Trend 2: Diverse workforces
Workplaces are becoming more diverse in race, ethnicity, gender, religion and age. Even if your workforce doesn't have every single generation working in it, the likelihood is you have experienced a generational gap, with leaders or managers growing up in a different decade to those with working on the frontline or your back office.
We have grown up with very different expectations and attitudes towards their employers, different communication methods and styles, and different tools of the trade. This inevitably means needing to learn different ways that you can communicate and connect with these people.
To keep employees connected:
- Don’t wait for employees to reach milestones before you recognize their progress and contribution. The average tenure for American employees is 4.2 years, meaning traditional recognition programs that reward tenure every five or so years are outdated and don’t make an impact to everyday engagement, which is why it's key to move beyond years of service awards.
- You can connect a multi-generational workforce by focusing your employee engagement initiatives on programs that deliver the innate – and universal – human needs of respect, purpose and relationship.
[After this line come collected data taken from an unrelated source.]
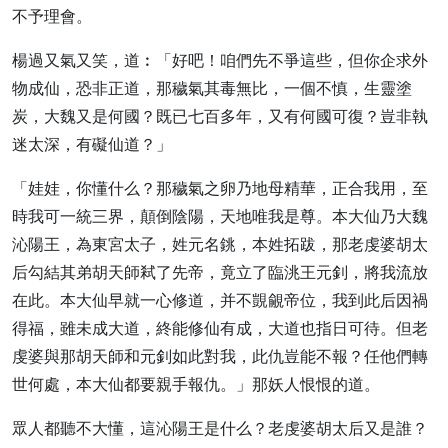
不予理會。
楊過又氣又笑，道︰「好吧！咱們先不爭這些，但你企求外
物成仙，恐非正道，那穢氣其毒無比，一個不慎，生靈塗
炭，大魏又是何國？既已七百多年，又有何國可復？豈非執
迷太深，有礙仙道？」
「娃娃，你懂什么？那穢氣之卵乃地母精華，正合我用，至
時我可一統三界，顛倒陰陽，天地唯我是尊。本大仙乃大魏
沁陽王，為東宮太子，姓元名銚，本姓拓跋，那老虔婆胡太
后勾結其弟胡天師弒了先帝，竟立了臨洮王元釗，將我流放
在此。本大仙早就一心修道，并不覬覦帝位，我到此后因禍
得福，雖未成大道，終能修仙有成，大道也指日可待。但老
虔婆與那胡天師和元釗如此對我，此仇豈能不報？任他們轉
世何處，本大仙都要親手報仇。」那妖人恨恨的道。
眾人都聽不大懂，這沁陽王是什么？老虔婆胡太后又是誰？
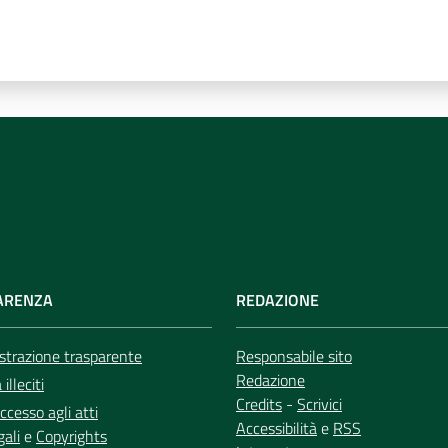
ARENZA
REDAZIONE
trazione trasparente
Responsabile sito
Redazione
illeciti
Credits
-
Scrivici
ccesso agli atti
Accessibilità
e
RSS
gali
e
Copyrights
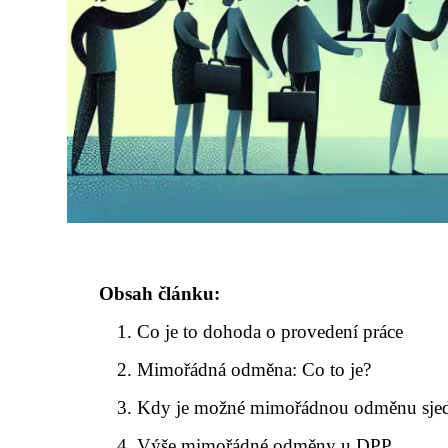
Obsah článku:
Co je to dohoda o provedení práce
Mimořádná odměna: Co to je?
Kdy je možné mimořádnou odměnu sje
Výše mimořádné odměny u DPP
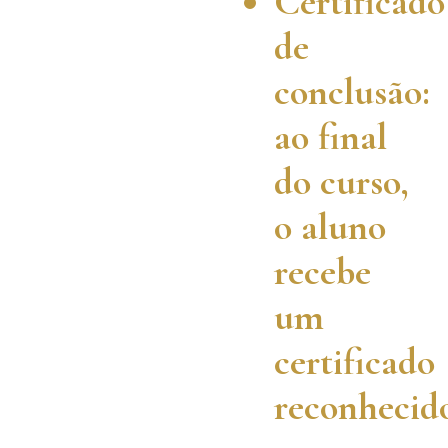
Certificado
de
conclusão:
ao final
do curso,
o aluno
recebe
um
certificado
reconhecid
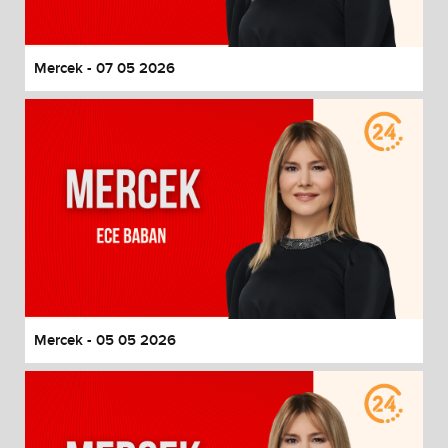
Mercek - 07 05 2026
Mercek - 05 05 2026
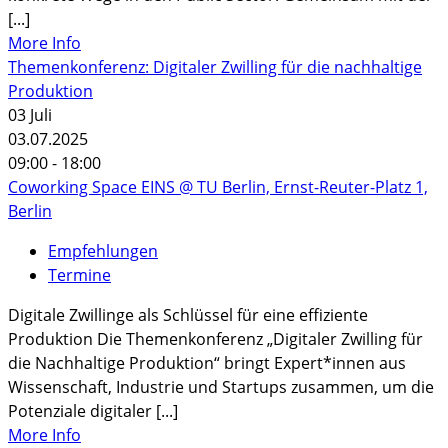
[...]
More Info
Themenkonferenz: Digitaler Zwilling für die nachhaltige
Produktion
03
Juli
03.07.2025
09:00 - 18:00
Coworking Space EINS @ TU Berlin, Ernst-Reuter-Platz 1,
Berlin
Empfehlungen
Termine
Digitale Zwillinge als Schlüssel für eine effiziente
Produktion Die Themenkonferenz „Digitaler Zwilling für
die Nachhaltige Produktion“ bringt Expert*innen aus
Wissenschaft, Industrie und Startups zusammen, um die
Potenziale digitaler [...]
More Info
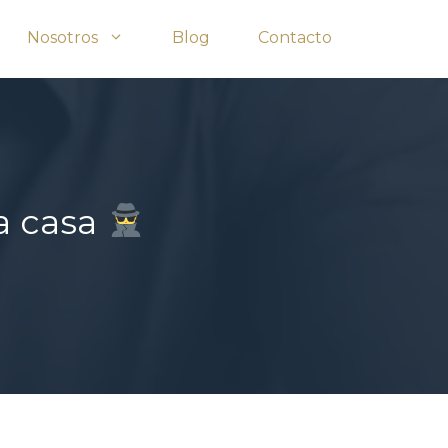
Nosotros
Blog
Contacto
a casa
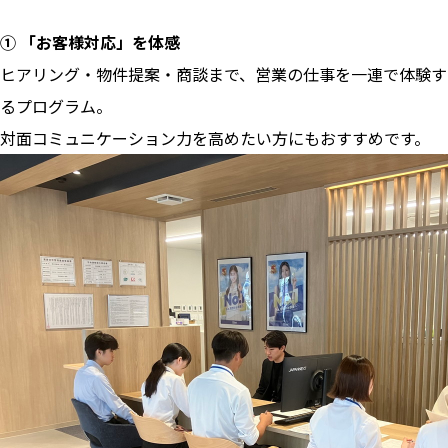
① 「お客様対応」を体感
ヒアリング・物件提案・商談まで、営業の仕事を一連で体験す
るプログラム。
対面コミュニケーション力を高めたい方にもおすすめです。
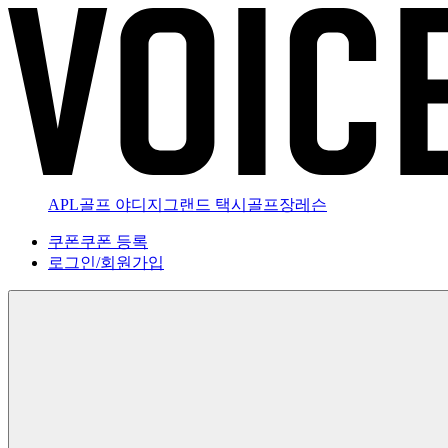
APL골프 야디지
그랜드 택시
골프장
레슨
쿠폰
쿠폰 등록
로그인
/
회원가입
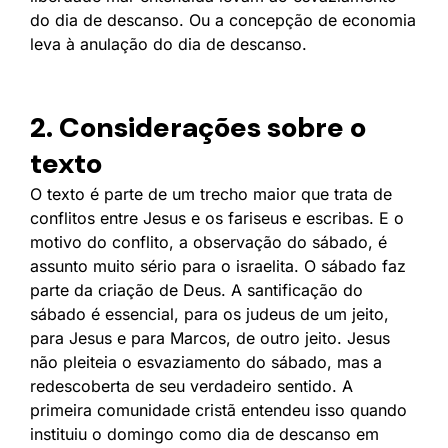
do dia de descanso. Ou a concepção de economia
leva à anulação do dia de descanso.
2. Considerações sobre o
texto
O texto é parte de um trecho maior que trata de
conflitos entre Jesus e os fariseus e escribas. E o
motivo do conflito, a observação do sábado, é
assunto muito sério para o israelita. O sábado faz
parte da criação de Deus. A santificação do
sábado é essencial, para os judeus de um jeito,
para Jesus e para Marcos, de outro jeito. Jesus
não pleiteia o esvaziamento do sábado, mas a
redescoberta de seu verdadeiro sentido. A
primeira comunidade cristã entendeu isso quando
instituiu o domingo como dia de descanso em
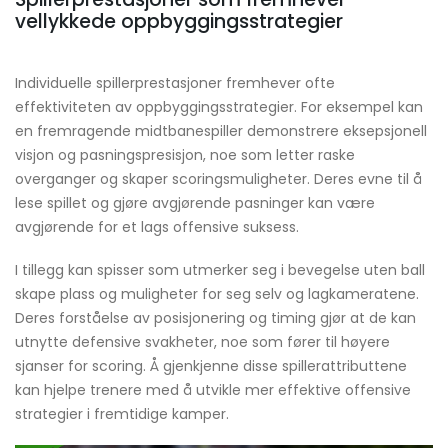
vellykkede oppbyggingsstrategier
Individuelle spillerprestasjoner fremhever ofte
effektiviteten av oppbyggingsstrategier. For eksempel kan
en fremragende midtbanespiller demonstrere eksepsjonell
visjon og pasningspresisjon, noe som letter raske
overganger og skaper scoringsmuligheter. Deres evne til å
lese spillet og gjøre avgjørende pasninger kan være
avgjørende for et lags offensive suksess.
I tillegg kan spisser som utmerker seg i bevegelse uten ball
skape plass og muligheter for seg selv og lagkameratene.
Deres forståelse av posisjonering og timing gjør at de kan
utnytte defensive svakheter, noe som fører til høyere
sjanser for scoring. Å gjenkjenne disse spillerattributtene
kan hjelpe trenere med å utvikle mer effektive offensive
strategier i fremtidige kamper.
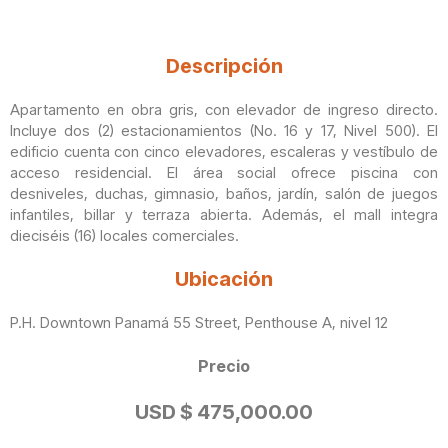
Descripción
Apartamento en obra gris, con elevador de ingreso directo.
Incluye dos (2) estacionamientos (No. 16 y 17, Nivel 500). El
edificio cuenta con cinco elevadores, escaleras y vestíbulo de
acceso residencial. El área social ofrece piscina con
desniveles, duchas, gimnasio, baños, jardín, salón de juegos
infantiles, billar y terraza abierta. Además, el mall integra
dieciséis (16) locales comerciales.
Ubicación
P.H. Downtown Panamá 55 Street, Penthouse A, nivel 12
Precio
USD $ 475,000.00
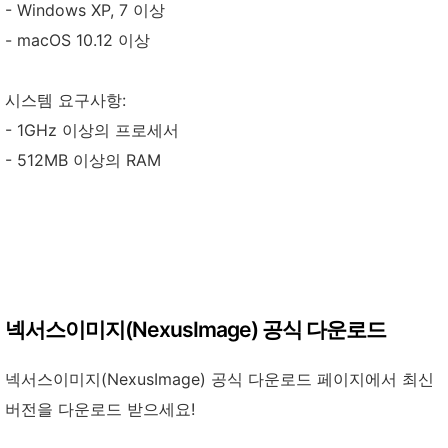
- Windows XP, 7 이상
- macOS 10.12 이상
시스템 요구사항:
- 1GHz 이상의 프로세서
- 512MB 이상의 RAM
넥서스이미지(NexusImage) 공식 다운로드
넥서스이미지(NexusImage) 공식 다운로드 페이지에서 최신
버전을 다운로드 받으세요!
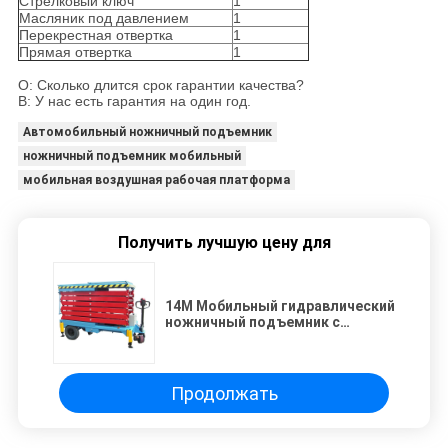
Стрелковый ключ
1
Масляник под давлением
1
Перекрестная отвертка
1
Прямая отвертка
1
О: Сколько длится срок гарантии качества?
B: У нас есть гарантия на один год.
Автомобильный ножничный подъемник
ножничный подъемник мобильный
мобильная воздушная рабочая платформа
Получить лучшую цену для
14M Мобильный гидравлический
ножничный подъемник с
моторизованным устройством,
грузоподъемность 450 кг
Продолжать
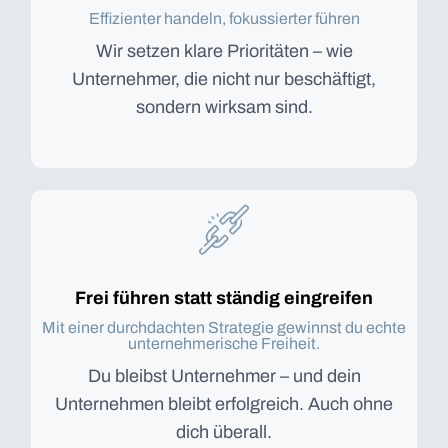
Effizienter handeln, fokussierter führen
Wir setzen klare Prioritäten – wie
Unternehmer, die nicht nur beschäftigt,
sondern wirksam sind.
Frei führen statt ständig eingreifen
Mit einer durchdachten Strategie gewinnst du echte
unternehmerische Freiheit.
Du bleibst Unternehmer – und dein
Unternehmen bleibt erfolgreich. Auch ohne
dich überall.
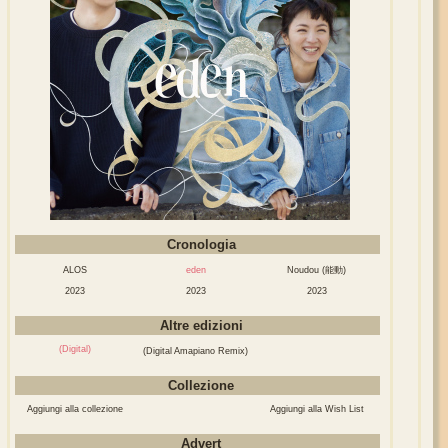
Cronologia
ALOS
eden
Noudou (能動)
2023
2023
2023
Altre edizioni
(Digital)
(Digital Amapiano Remix)
Collezione
Aggiungi alla collezione
Aggiungi alla Wish List
Advert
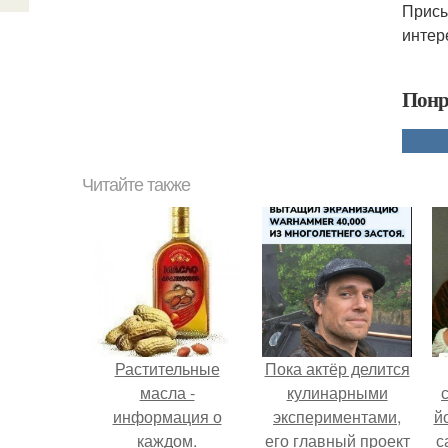
Присы
интер
Понр
Читайте также
Растительные
Пока актёр делится
масла -
кулинарными
информация о
экспериментами,
й
каждом.
его главный проект
с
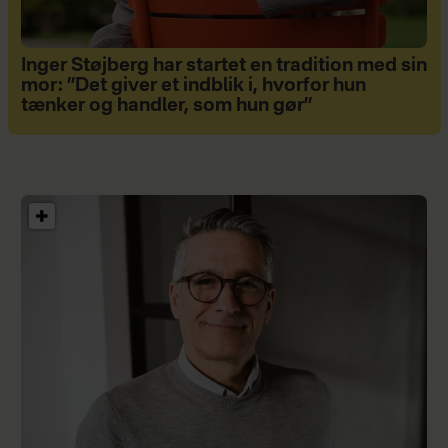
Inger Støjberg har startet en tradition med sin
mor: ”Det giver et indblik i, hvorfor hun
tænker og handler, som hun gør”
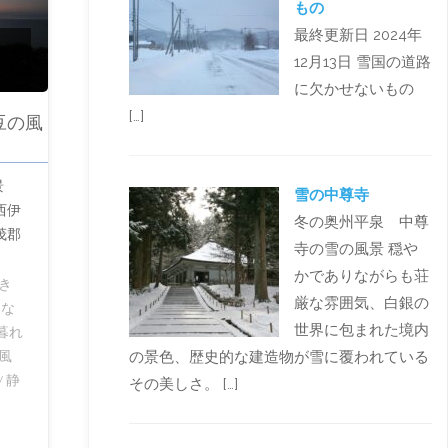
もの
最終更新日 2024年
12月13日 雪国の道路
に欠かせないもの
[…]
豆の風
風景
雪の中尊寺
西伊
冬の奥州平泉 中尊
茂郡
寺の雪の風景 穏や
かでありながらも荘
き
厳な雰囲気、白銀の
クな
世界に包まれた境内
暮れ
風
の景色、歴史的な建造物が雪に覆われている
/
静
その美しさ。 […]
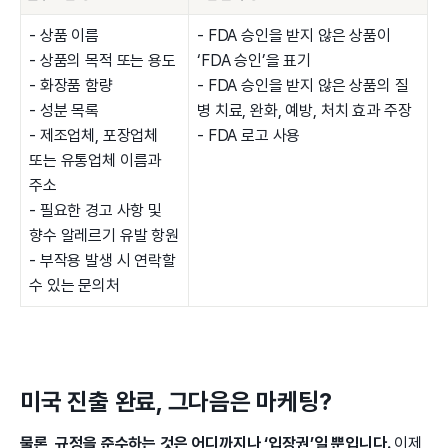
- 상품 이름
- FDA 승인을 받지 않은 상품이
- 상품의 목적 또는 용도
‘FDA 승인’을 표기
- 화장품 함량
- FDA 승인을 받지 않은 상품의 질
- 성분 목록
병 치료, 완화, 예방, 처치 효과 주장
- 제조업체, 포장업체
- FDA 로고 사용
또는 유통업체 이름과
주소
- 필요한 경고 사항 및
향수 알레르기 유발 항원
- 부작용 발생 시 연락할
수 있는 문의처
미국 진출 완료, 그다음은 마케팅?
물론, 규정을 준수하는 것은 어디까지나 ‘입장권’일 뿐입니다.
이제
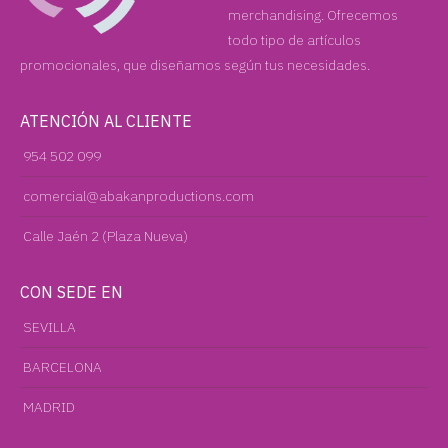
merchandising. Ofrecemos
todo tipo de artículos
promocionales, que diseñamos según tus necesidades.
ATENCIÓN AL CLIENTE
954 502 099
comercial@abakanproductions.com
Calle Jaén 2 (Plaza Nueva)
CON SEDE EN
SEVILLA
BARCELONA
MADRID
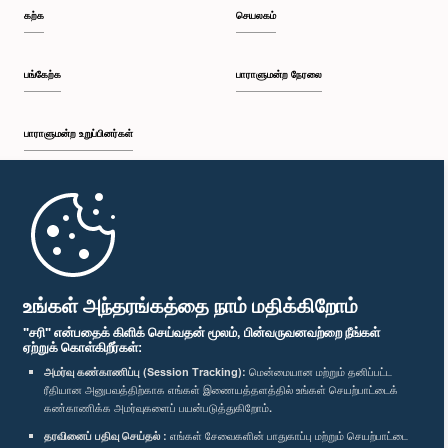
கற்க
செயலகம்
பங்கேற்க
பாராளுமன்ற நேரலை
பாராளுமன்ற உறுப்பினர்கள்
கௌரவ ரீ.கே. ஜயசுந்தர, பா.உ.
உறுப்பினர்
முதற்பக்கம்
பாராளுமன்ற கையடக்க செயலி
உங்கள் அந்தரங்கத்தை நாம் மதிக்கிறோம்
"சரி" என்பதைக் கிளிக் செய்வதன் மூலம், பின்வருவனவற்றை நீங்கள்
ஏற்றுக் கொள்கிறீர்கள்:
அமர்வு கண்காணிப்பு (Session Tracking):
மென்மையான மற்றும் தனிப்பட்ட
ரீதியான அனுபவத்திற்காக எங்கள் இணையத்தளத்தில் உங்கள் செயற்பாட்டைக்
எம்மை பின்தொடர்க :
கண்காணிக்க அமர்வுகளைப் பயன்படுத்துகிறோம்.
கௌரவ பத்மசிரி பண்டார, பா.உ.
தரவினைப் பதிவு செய்தல் :
எங்கள் சேவைகளின் பாதுகாப்பு மற்றும் செயற்பாட்டை
உறுப்பினர்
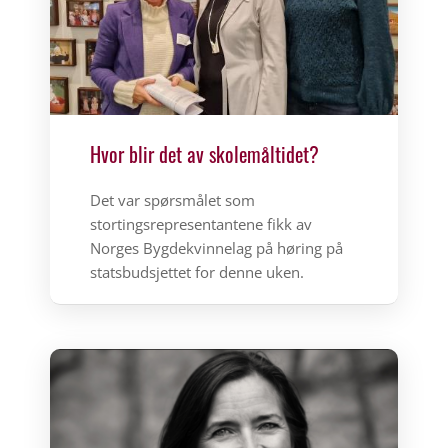
Hvor blir det av skolemåltidet?
Det var spørsmålet som
stortingsrepresentantene fikk av
Norges Bygdekvinnelag på høring på
statsbudsjettet for denne uken.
Using strategic recognition designed for different generations to connect an individual’s everyday work to the strategic goals or values of your business means you’ll likely improve motivation and engagement across all generations.
Trend 3: Digital tools
The tech and social media revolutions have created employees who experience immediate feedback, transparency, personalized service, and abundant choice in their everyday lives.
Not only does this put pressure for employers to provide the right tools and platforms to connect and collaborate more efficiently, it also means employees have higher expectations of the experience and tools they should have at work and are also more attuned as to whether their employers deliver on their brand promise.
To keep employees connected:
- Use your HR platforms as opportunities to showcase and strengthen your employer brand, which not only enhances your Employee Value Proposition, but provides a more inviting and fun experience when your people do log in. Where possible, create a one-stop-shop where people can access everything in one place with ease.
- Embrace the mobile, peer-to-peer, social nature of an online reward and recognition program that mirrors the public visibility that employees are used to in the platforms they use in their personal lives (think Facebook, Instagram and LinkedIn). Providing channels that employees can access on their personal devices, where two-way interaction is built-in opens the lines of communication between leaders and employees, and provides an attractive “what’s in it for me” for logging in regularly and connecting with peers.
These are just a few ways organizations are tapping into the power of an online employee engagement platform to build and strengthen connections between individuals, teams and leaders.
As you create opportunities and channels for people to share progress, recognize achievements, and stay informed about the business, engagement and alignment improve across more teams. What next step will you take towards improving employee connections?